■ **Problem statement**
The entries that follow must be given again exactly, with the pictures excluded.

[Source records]
--- START ---

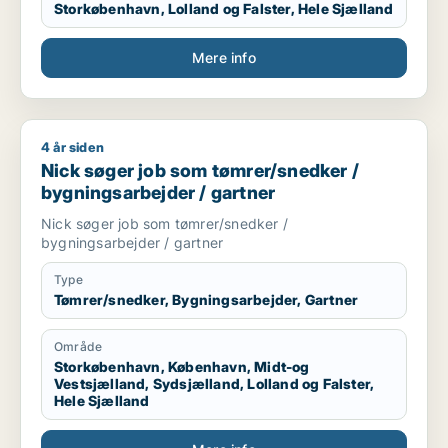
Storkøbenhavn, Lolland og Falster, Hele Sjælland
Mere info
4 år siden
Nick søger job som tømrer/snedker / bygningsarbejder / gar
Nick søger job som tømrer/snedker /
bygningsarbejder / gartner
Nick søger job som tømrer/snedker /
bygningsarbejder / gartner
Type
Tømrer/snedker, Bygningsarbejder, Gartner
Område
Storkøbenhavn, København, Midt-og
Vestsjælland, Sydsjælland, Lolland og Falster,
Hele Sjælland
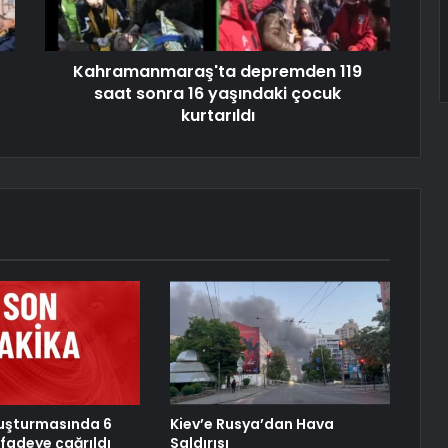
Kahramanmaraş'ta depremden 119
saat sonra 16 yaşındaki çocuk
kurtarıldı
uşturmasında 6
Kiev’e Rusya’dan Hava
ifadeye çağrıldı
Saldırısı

--- END ---

■ **Expected answer**
Storkøbenhavn, Lolland og Falster, Hele Sjælland
Mere info
4 år siden
Nick søger job som tømrer/snedker / bygningsarbejder / gar
Nick søger job som tømrer/snedker /
bygningsarbejder / gartner
Nick søger job som tømrer/snedker /
bygningsarbejder / gartner
Type
Tømrer/snedker, Bygningsarbejder, Gartner
Område
Storkøbenhavn, København, Midt-og
Vestsjælland, Sydsjælland, Lolland og Falster,
Hele Sjælland
Kahramanmaraş'ta depremden 119
saat sonra 16 yaşındaki çocuk
kurtarıldı
uşturmasında 6
Kiev’e Rusya’dan Hava
ifadeye çağrıldı
Saldırısı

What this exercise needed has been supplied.